American politician from Arizona

John Centennial Devine (1876–1940) was an Arizona politician who served two consecutive terms in the Arizona State Senate from 1917 through 1920. An Arizona pioneer, with a mining engineer background, he worked at several mines in Pinal County as either the supervisor or general manager. He worked as an undersheriff both early and late in his career, once killing a man who resisted arrest.

==Biography==
John C. Devine was born on February 29, 1876, in Florence, Arizona Territory. He attended Florence schools, and then went to St. Mary's College in Oakland, California from 1892 to 1894, where he studied mining and civil engineering. He was a charter member of the Arizona Pioneer Society. Devine was a mining engineer. He was the foreman of the Troy Arizona Copper Company from 1901 to 1906.

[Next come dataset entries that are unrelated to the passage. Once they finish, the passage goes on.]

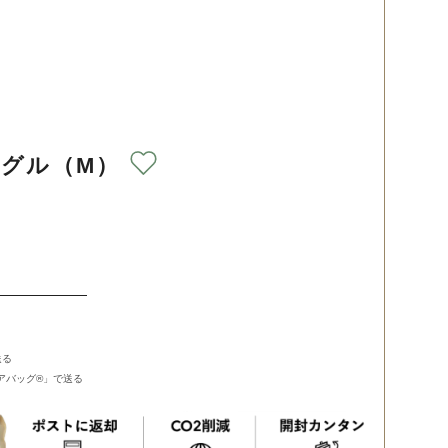
グル（M）
送る
バッグ®︎」で送る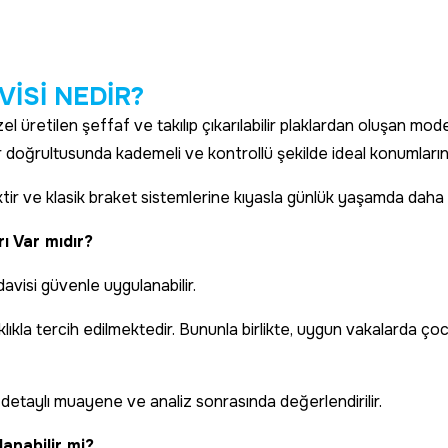
V
İ
S
İ
N
E
D
İ
R
?
özel üretilen şeffaf ve takılıp çıkarılabilir plaklardan oluşan mo
doğrultusunda kademeli ve kontrollü şekilde ideal konumlarına 
r ve klasik braket sistemlerine kıyasla günlük yaşamda daha k
ı Var mıdır?
davisi güvenle uygulanabilir.
klıkla tercih edilmektedir. Bununla birlikte, uygun vakalarda ç
 detaylı muayene ve analiz sonrasında değerlendirilir.
anabilir mi?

Devine married Grace E. Adcock of Marysville, Missouri in 1905 in Los Angeles. The couple had five children: four sons, Milford, John, Eugene, and Charles; and one daughter, Virginia. They had another child, who died in infancy in November 1912. In the early 1900s he was deputy sheriff in Florence, and in 1901 he fatally shot a man, Robert Hatfield, who was resisting arrest for spousal abuse. Hatfield was part of the notorious Hatfield clan. In 1906 he became the superintendent of the Ray Consolidated Copper Company.

He resigned from Ray Consolidated in 1916, in order to take over as president of the Pinal Development Company. In August 1916 Devine challenged the incumbent Democrat, Charles E. MacMillin, in the primary for state senator from Pinal County, who he soundly defeated 719 to 427. He defeated the Republican candidate, Frank H. Swenson, in the November general election.

At some point, he became general manager of the White Metal Company, which he managed until 1926. He was a Mason, and attained the 32nd Degree. He ran for, and won, re-election in 1918. Devine moved to Tucson in 1922, in order for his children to attend school. He served as jailer under Sheriff John F. Belton, being appointed in 1933. He remained in the post until he unexpectedly resigned in August 1936. In 1936 he was appointed undersheriff by Sheriff Ed F. Echols, which took effect in January 1937 Devine died on March 21, 1940. He had been ill for approximately one year, although he continued to work in his county undersheriff duties right up until his death.